TASK OBJECTIVE:
Find the lines below in which the string "opportunities" occurs. Copy each one.

TASK DATA:
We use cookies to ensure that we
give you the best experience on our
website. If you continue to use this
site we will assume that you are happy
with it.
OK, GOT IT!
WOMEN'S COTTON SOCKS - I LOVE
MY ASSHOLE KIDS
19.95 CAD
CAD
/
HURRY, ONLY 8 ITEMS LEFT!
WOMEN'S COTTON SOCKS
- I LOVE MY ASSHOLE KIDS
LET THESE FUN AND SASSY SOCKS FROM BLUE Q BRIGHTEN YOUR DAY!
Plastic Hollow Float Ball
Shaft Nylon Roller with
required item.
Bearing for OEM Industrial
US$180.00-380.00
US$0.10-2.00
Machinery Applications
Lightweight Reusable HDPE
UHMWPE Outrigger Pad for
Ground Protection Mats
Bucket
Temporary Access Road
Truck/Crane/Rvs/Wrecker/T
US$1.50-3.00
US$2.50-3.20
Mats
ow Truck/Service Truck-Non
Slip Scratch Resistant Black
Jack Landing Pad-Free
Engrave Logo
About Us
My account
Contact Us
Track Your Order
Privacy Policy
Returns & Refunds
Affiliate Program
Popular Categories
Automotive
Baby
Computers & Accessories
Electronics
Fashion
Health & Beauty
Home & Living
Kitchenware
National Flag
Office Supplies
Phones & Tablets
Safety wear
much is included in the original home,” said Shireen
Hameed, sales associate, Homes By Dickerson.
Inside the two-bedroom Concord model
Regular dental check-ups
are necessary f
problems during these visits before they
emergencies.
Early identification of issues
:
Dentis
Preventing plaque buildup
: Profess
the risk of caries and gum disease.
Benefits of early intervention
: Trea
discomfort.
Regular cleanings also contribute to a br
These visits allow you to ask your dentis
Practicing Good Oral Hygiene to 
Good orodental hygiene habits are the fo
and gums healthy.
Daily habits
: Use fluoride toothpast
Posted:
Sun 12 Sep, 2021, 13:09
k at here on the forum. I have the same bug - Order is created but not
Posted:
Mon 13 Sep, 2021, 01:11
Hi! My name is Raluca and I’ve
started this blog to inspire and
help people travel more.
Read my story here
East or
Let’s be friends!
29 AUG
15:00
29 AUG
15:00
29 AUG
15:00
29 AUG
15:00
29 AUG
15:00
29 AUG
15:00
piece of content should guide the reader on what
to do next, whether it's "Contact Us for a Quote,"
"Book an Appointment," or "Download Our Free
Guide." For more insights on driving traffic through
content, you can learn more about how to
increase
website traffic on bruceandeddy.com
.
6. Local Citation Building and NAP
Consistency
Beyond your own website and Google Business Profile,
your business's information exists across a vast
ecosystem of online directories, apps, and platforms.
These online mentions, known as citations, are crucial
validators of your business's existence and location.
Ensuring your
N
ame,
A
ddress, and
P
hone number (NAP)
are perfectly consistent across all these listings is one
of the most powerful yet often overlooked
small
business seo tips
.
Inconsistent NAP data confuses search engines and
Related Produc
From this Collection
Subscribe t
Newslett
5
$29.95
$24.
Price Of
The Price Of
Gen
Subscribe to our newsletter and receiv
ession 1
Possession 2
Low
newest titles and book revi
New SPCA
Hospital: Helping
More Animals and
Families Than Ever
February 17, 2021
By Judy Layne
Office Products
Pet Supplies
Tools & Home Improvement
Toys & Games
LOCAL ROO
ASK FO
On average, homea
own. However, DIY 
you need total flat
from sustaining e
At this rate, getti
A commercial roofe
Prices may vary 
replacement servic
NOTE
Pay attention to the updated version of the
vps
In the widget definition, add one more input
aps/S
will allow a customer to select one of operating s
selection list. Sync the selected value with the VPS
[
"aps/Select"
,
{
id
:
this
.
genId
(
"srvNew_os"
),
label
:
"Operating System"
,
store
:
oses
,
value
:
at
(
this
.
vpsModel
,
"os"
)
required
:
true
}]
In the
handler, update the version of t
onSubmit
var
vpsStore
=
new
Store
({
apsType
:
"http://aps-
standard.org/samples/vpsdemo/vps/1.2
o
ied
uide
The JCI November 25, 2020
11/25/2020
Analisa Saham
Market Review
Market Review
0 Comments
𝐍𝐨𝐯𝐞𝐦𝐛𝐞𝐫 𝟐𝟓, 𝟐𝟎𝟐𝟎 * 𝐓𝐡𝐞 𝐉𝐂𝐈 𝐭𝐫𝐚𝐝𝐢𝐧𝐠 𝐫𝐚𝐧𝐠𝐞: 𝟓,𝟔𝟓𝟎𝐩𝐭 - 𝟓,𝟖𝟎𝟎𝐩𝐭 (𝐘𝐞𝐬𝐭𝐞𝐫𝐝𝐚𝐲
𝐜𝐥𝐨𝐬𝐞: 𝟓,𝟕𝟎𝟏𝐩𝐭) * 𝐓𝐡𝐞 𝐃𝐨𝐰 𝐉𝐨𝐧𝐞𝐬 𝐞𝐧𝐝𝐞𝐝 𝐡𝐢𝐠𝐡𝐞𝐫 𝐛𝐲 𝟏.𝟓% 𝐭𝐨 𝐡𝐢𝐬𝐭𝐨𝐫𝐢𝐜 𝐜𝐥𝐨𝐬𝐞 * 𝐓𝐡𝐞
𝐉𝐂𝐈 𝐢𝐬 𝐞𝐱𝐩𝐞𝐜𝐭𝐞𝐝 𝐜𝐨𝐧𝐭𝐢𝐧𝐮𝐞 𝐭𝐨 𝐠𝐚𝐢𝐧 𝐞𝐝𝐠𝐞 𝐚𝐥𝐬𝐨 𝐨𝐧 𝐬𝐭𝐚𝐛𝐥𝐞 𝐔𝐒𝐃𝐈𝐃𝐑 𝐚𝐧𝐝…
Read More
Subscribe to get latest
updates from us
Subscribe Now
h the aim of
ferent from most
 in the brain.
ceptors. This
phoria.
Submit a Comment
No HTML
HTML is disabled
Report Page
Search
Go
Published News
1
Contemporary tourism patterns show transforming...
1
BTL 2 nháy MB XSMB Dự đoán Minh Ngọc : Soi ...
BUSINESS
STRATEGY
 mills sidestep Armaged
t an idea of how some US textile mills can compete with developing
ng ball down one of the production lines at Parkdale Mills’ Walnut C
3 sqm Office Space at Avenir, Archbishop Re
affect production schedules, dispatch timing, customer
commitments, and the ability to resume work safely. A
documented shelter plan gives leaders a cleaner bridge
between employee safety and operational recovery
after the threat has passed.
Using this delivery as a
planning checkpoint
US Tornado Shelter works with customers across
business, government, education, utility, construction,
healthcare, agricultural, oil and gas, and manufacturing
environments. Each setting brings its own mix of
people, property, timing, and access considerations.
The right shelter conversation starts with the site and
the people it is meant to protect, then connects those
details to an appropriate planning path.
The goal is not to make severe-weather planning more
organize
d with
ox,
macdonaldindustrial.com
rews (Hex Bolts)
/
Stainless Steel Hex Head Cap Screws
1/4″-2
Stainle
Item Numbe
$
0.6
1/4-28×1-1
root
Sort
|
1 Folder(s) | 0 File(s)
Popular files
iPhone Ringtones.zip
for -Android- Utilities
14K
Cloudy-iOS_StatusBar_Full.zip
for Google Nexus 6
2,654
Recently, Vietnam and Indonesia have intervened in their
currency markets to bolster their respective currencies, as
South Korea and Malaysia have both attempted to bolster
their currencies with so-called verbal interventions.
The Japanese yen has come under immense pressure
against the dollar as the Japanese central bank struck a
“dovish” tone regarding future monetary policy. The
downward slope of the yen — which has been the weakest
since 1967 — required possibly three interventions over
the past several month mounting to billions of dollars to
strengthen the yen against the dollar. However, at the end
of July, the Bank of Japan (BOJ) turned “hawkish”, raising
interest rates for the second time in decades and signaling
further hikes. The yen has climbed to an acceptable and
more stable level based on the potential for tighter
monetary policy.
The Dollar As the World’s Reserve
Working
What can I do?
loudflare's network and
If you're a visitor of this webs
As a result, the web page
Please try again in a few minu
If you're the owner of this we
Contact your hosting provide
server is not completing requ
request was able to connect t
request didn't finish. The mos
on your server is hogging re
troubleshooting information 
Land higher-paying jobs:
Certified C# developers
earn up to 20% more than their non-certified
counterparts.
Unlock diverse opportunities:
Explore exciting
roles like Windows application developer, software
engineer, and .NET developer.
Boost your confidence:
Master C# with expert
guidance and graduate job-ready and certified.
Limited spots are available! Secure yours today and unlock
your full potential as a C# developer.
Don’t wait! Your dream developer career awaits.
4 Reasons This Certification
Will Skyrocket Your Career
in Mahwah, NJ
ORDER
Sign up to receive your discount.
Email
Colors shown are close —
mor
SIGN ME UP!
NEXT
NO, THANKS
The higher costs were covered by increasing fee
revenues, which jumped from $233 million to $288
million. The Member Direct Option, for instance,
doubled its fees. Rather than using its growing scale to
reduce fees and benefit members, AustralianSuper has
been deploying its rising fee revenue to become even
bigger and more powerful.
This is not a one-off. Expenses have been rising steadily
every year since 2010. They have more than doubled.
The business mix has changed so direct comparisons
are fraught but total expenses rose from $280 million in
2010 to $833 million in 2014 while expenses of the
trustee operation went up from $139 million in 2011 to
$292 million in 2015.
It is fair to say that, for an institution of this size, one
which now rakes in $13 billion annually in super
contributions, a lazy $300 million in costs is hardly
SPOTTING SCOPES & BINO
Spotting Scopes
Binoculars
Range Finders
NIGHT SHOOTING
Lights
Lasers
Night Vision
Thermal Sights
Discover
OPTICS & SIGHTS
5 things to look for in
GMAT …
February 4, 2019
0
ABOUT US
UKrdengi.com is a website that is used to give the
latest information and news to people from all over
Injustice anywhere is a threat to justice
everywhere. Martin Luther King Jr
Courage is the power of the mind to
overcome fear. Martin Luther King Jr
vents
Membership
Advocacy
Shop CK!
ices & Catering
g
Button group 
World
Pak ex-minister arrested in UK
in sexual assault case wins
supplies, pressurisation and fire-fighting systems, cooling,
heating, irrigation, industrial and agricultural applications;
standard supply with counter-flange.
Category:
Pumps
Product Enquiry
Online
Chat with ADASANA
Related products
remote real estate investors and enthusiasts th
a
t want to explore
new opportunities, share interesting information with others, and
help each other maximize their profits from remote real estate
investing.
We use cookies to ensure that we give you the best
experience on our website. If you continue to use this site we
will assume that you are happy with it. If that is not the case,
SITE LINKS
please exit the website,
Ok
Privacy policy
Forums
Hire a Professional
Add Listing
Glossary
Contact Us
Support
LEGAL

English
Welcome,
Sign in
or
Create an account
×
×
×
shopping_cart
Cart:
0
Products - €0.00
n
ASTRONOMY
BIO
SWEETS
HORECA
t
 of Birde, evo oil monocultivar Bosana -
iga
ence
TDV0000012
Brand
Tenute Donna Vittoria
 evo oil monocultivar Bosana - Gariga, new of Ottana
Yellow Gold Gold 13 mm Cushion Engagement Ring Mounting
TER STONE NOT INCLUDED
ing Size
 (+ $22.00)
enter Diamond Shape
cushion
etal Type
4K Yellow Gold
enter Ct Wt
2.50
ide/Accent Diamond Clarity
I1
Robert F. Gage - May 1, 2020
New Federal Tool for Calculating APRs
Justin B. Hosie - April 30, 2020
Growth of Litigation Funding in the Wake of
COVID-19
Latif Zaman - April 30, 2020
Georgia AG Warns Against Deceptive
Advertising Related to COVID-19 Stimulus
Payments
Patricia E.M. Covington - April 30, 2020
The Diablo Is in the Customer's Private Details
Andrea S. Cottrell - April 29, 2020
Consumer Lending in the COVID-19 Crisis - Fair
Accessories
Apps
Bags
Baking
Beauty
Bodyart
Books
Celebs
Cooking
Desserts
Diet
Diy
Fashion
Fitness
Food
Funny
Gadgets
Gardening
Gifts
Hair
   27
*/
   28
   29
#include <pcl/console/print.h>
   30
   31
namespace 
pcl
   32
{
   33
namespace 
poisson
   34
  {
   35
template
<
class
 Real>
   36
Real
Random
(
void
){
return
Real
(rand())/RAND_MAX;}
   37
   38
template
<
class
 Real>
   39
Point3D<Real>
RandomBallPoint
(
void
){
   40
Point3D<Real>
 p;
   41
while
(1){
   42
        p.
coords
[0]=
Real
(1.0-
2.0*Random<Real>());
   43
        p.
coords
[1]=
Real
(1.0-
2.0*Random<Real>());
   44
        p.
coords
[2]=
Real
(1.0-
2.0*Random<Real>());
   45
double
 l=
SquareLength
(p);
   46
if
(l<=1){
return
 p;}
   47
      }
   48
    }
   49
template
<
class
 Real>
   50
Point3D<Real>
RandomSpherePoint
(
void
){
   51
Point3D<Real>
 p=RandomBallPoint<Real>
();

SOLUTION TO THIS TASK:
Unlock diverse opportunities:
new opportunities, share interesting information with others, and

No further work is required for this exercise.